Les réalités contrefactuelles présentées par Compton sur le mode de l’anticipation et de la transgression servent à nous rappeler que le futur « inclura certainement une longue campagne de conflits des imaginaires » (189). Ce judicieux commentaire se trouve dans un document fictif altéré par interpolation dont le titre renvoie aux temporalités et aux sagesses contrefactuelles qu’avait déjà esquissées Compton dans sa poétique de scratches et de remixes : « Mouvement anti-horaire et émeutes du G25 : combattre la fabulation par la fabulation? » (185). Comme lectrices ou lecteurs, nous sommes appelés à porter attention à la nature de telles productions et, peut-être aussi, à y participer et à en produire à notre tour.

3.

La fiction d’anticipation de Compton est à rapprocher d’autres projets d’artistes canadiens noirs qui interpellent des dimensions du futur (et parfois de l’afrofuturisme)[8], en lien avec les situations locales. Comme Bloch le faisait remarquer, « [t]ous ne sont pas présents dans le même temps présent », et Compton montre la contemporanéité holographique de divers temps et espaces qui sont le produit de divers points de vue et positions. Leur point de croisement est réel tant sur le plan physique que sur celui de la représentation; toutefois, cette rencontre offre des occasions de nouvelles spatialisations et temporalisations de l’imaginaire, de redéfinition de ce que la chercheuse canadienne Karina Vernon appelle « la réalité diasporique noire » et de réflexions spéculatives sur d’autres ontologies.
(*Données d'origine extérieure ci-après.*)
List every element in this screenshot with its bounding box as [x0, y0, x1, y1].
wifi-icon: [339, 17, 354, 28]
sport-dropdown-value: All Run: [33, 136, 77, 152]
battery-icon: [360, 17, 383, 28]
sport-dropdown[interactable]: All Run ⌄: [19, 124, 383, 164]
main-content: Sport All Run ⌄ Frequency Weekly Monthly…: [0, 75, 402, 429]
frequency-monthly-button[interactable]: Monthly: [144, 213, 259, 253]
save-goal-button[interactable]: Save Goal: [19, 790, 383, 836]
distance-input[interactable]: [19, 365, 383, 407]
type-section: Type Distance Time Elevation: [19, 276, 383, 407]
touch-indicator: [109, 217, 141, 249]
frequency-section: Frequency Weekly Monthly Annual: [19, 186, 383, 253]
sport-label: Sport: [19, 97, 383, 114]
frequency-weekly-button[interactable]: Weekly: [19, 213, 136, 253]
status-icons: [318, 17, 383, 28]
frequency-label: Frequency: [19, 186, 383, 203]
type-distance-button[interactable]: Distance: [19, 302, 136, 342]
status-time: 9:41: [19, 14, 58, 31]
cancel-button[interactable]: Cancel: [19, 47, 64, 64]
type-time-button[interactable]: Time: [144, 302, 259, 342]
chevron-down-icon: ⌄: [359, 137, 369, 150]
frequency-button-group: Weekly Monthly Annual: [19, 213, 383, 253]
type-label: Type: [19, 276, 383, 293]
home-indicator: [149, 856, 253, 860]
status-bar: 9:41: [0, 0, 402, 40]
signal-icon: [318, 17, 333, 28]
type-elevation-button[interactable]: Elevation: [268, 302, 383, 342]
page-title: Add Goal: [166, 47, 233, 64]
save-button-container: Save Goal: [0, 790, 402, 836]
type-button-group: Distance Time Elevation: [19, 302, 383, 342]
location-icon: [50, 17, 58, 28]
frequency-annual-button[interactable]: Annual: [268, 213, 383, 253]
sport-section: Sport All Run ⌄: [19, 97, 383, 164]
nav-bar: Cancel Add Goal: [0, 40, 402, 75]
La fiction d’anticipation de Compton crée bel et bien des formes de « négativité » critique qui proposent des solutions de rechange aux conditions actuelles (Bloch, 1978 : 97); elle met en avant une culture critique noire à la fois existante et « encore à venir », comme le souligne Hortense Spillers. L’oeuvre de Compton postule en outre que l’identité culturelle, tel que l’affirme Stuart Hall, « appartient au futur tout autant qu’au passé » et n’est pas « quelque chose qui existe déjà et qui serait transcendant au lieu, au temps, à l’histoire et à la culture » (Hall, 2007 : 433).

En guise de conclusion aux réflexions qui précèdent, il est possible de concevoir plus généralement comme des « charnières » les diverses façons dont ces oeuvres traduisent le passé dans un autre présent et un autre futur. « Charnière », c’est le terme qu’emploie Ian Baucom dans Specters of the Atlantic, mais cela se rattache également à la pensée de Derrida sur le témoignage comme charnière entre passé et avenir. Le témoignage, en ce sens, est un appel lancé à l’auditoire comme forme d’expression commémorative qui souhaite également générer la possibilité d’un autre avenir. Curieusement, à la fin de The Outer Harbour de Compton, ce sont les mouvements mêmes qu’effectue « l’insurgé », cette figure à l’ontologie indéterminée, qui sont qualifiés de charnière. Lorsqu’une autre figure désignée comme « le composite » est transportée par lui par bateau de Vancouver vers l’hétérocosme de la nouvelle île volcanique, ses rames vont de l’eau à l’air : « Vers l’avant, vers l’arrière. / Son corps sert de charnière » (184).